Serotonin syndrome is a life-threatening condition. Seizure is one of the complications of serotonin syndrome that may delay diagnosis and complicate management. We report a patient who had a focal seizure with abnormal electroencephalogram in the setting of serotonin syndrome with no prior history of epilepsy or seizure-provoking factors (fever, electrolyte abnormalities, specific medication combinations, and specific medication overdosing). Recognition of seizure as a symptom of serotonin syndrome is important for early treatment and avoidance of long-term consequences. Treatment of serotonin syndrome is mostly supportive. However, a short course of antiepileptics may be needed if these patients develop seizures.
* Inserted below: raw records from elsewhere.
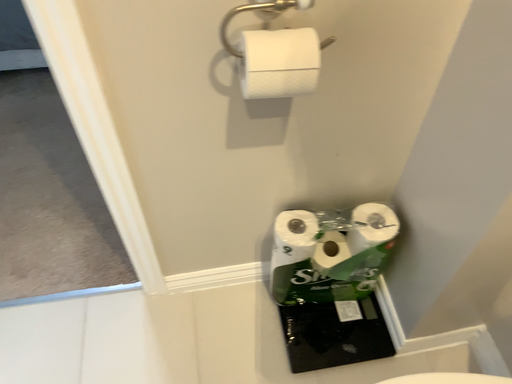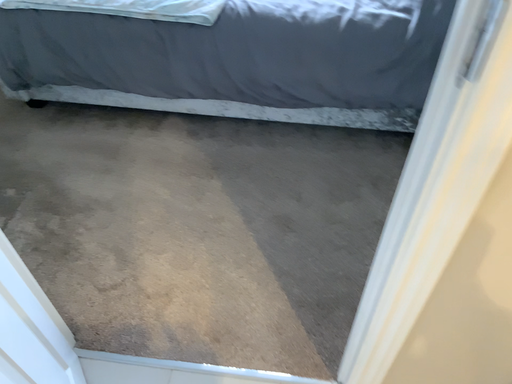 Question: How did the camera likely rotate when shooting the video?

Choices:
 (A) rotated right
 (B) rotated left

Answer: (B) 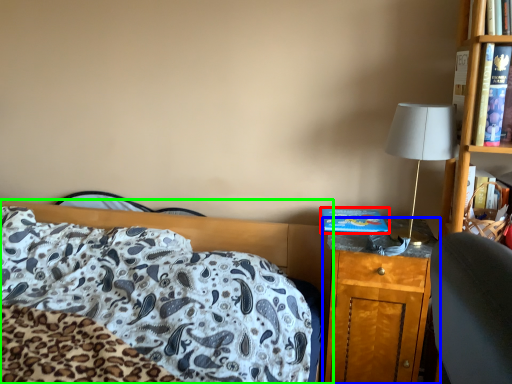 Question: Which object is the closest to the hardback book (highlighted by a red box)? Choose among these: nightstand (highlighted by a blue box) or bed (highlighted by a green box).

Choices:
 (A) nightstand
 (B) bed

Answer: (A) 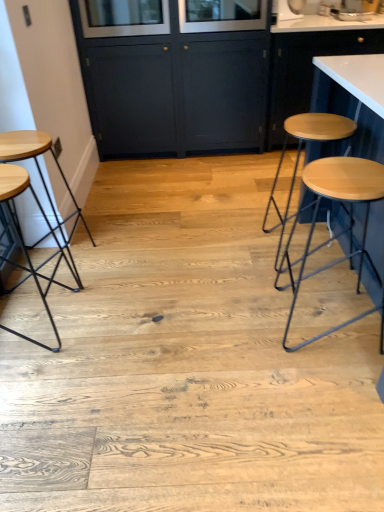 Locate an element on the screen. vacant space situated above wooden seat at left, placed as the second stool when sorted from right to left (from a real-world perspective) is located at coordinates (24, 139). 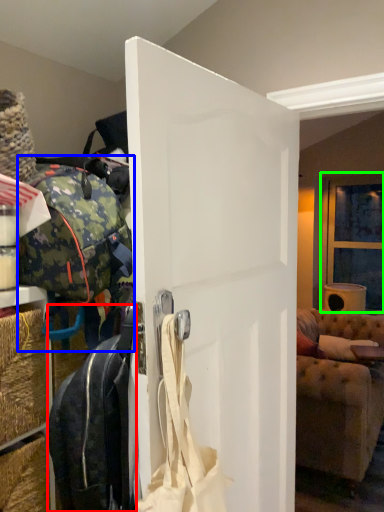 Question: Which object is the closest to the luggage and bags (highlighted by a red box)? Choose among these: luggage and bags (highlighted by a blue box) or window (highlighted by a green box).

Choices:
 (A) luggage and bags
 (B) window

Answer: (A) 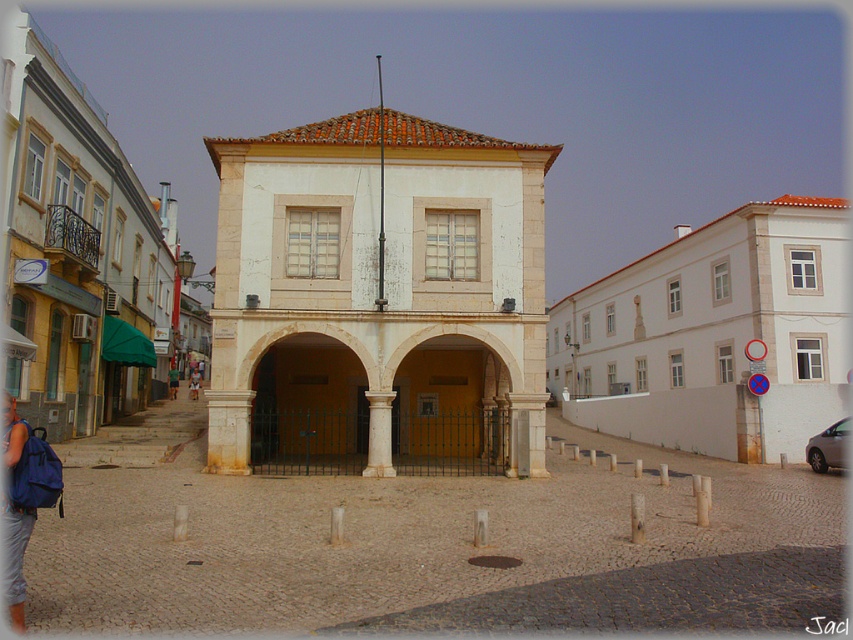 Question: Which object is farther from the camera taking this photo?

Choices:
 (A) brown stone archway at center
 (B) brown leather bag at center
 (C) green fabric bag at center
 (D) yellow matte archway at center

Answer: (C)

Question: Among these points, which one is nearest to the camera?

Choices:
 (A) (169, 381)
 (B) (427, 369)
 (C) (384, 442)
 (D) (321, 406)

Answer: (C)

Question: Which point is closer to the camera taking this photo?

Choices:
 (A) (169, 369)
 (B) (357, 401)
 (C) (392, 474)
 (D) (489, 412)

Answer: (C)

Question: Does white marble column at center appear over green fabric bag at center?

Choices:
 (A) yes
 (B) no

Answer: (B)

Question: Does yellow matte archway at center appear under brown leather bag at center?

Choices:
 (A) no
 (B) yes

Answer: (A)

Question: Can you confirm if brown stone archway at center is smaller than white marble column at center?

Choices:
 (A) no
 (B) yes

Answer: (A)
Keywords: Cortical excitement, electroencephalography, focal slowing, seizure, serotonin syndrome


How to cite this article:
Almallouhi E, Rahwan M, Dainton H, Bonilha L. Focal seizure as a manifestation of serotonin syndrome: case report. Avicenna J Med 2019;9:119-21

How to cite this URL:
Almallouhi E, Rahwan M, Dainton H, Bonilha L. Focal seizure as a manifestation of serotonin syndrome: case report. Avicenna J Med [serial online] 2019 [cited 2019 Jul 19];9:119-21. Available from: http://www.avicennajmed.com/text.asp?2019/9/3/119/260255




   Introduction Top


Serotonin syndrome is a life-threatening condition.[1] The core manifestations of this syndrome are neuromuscular excitation, autonomic nervous system hyperactivity, and change in mental state.[2] Seizures in the setting of serotonin syndrome have been reported before. Seizures related to serotonin syndrome can be secondary to hyperthermia that exceeds 40°C, electrolyte abnormalities, specific medication combinations (fluoxetine–lithium, meclobemide–clomipramine), and specific medication overdosing including fluvoxamine, trazodone, tramadol, selective serotonin reuptake inhibitors, and 3,4-methylenedioxymethamphetamine.[3],[4],[5],[6],[7],[8],[9],[10] Although overdose can lead to serotonin syndrome, it is most commonly caused by combining two or more serotonergic agents, which can include drugs for many different purposes (antibiotics, antiemetics, supplements, etc.), not just psychiatric agents.[11] Recognition of seizure as a symptom of serotonin syndrome is very important for early treatment and avoidance of long-term consequences. In this case, we report a patient who had a focal seizure with abnormal Electroencephalogram (EEG) in the setting of serotonin syndrome with no prior history of epilepsy or seizure provoking factors.


   Case report Top


Our patient is a 56-year-old Caucasian male with a known medical history of severe major depressive disorder and attention deficit hyperactivity disorder (ADHD). He was initially admitted to an outside hospital for acute onset of confusion, agitation, and sweating. The examination was remarkable for fever of 38.1°C, sinus tachycardia, tachypnea, upper chest and face flushing, altered mental status, hyperreflexia, rigidity, and resting fine tremors. Initial workup showed normal electrolytes, serum glucose, and thyroid function. Computed tomography of the head was unremarkable. Review of medications list revealed that patient was on duloxetine and aripiprazole with the new addition of amphetamine (for ADHD) and dextromethorphan (for upper respiratory infection symptoms) a few days prior to symptom onset.

While inpatient, the patient had an episode of behavioral arrest followed by rhythmic clonic movements of the left upper extremity for 3–4min that was witnessed by a physician in the facility. The patient was hard to arouse for a few hours afterward. Routine electroencephalography (EEG) was performed and was remarkable for continuous focal slowing over the right temporal region. The patient was started on anti-seizure medication (levetiracetam) and transferred to a tertiary medical center for further management.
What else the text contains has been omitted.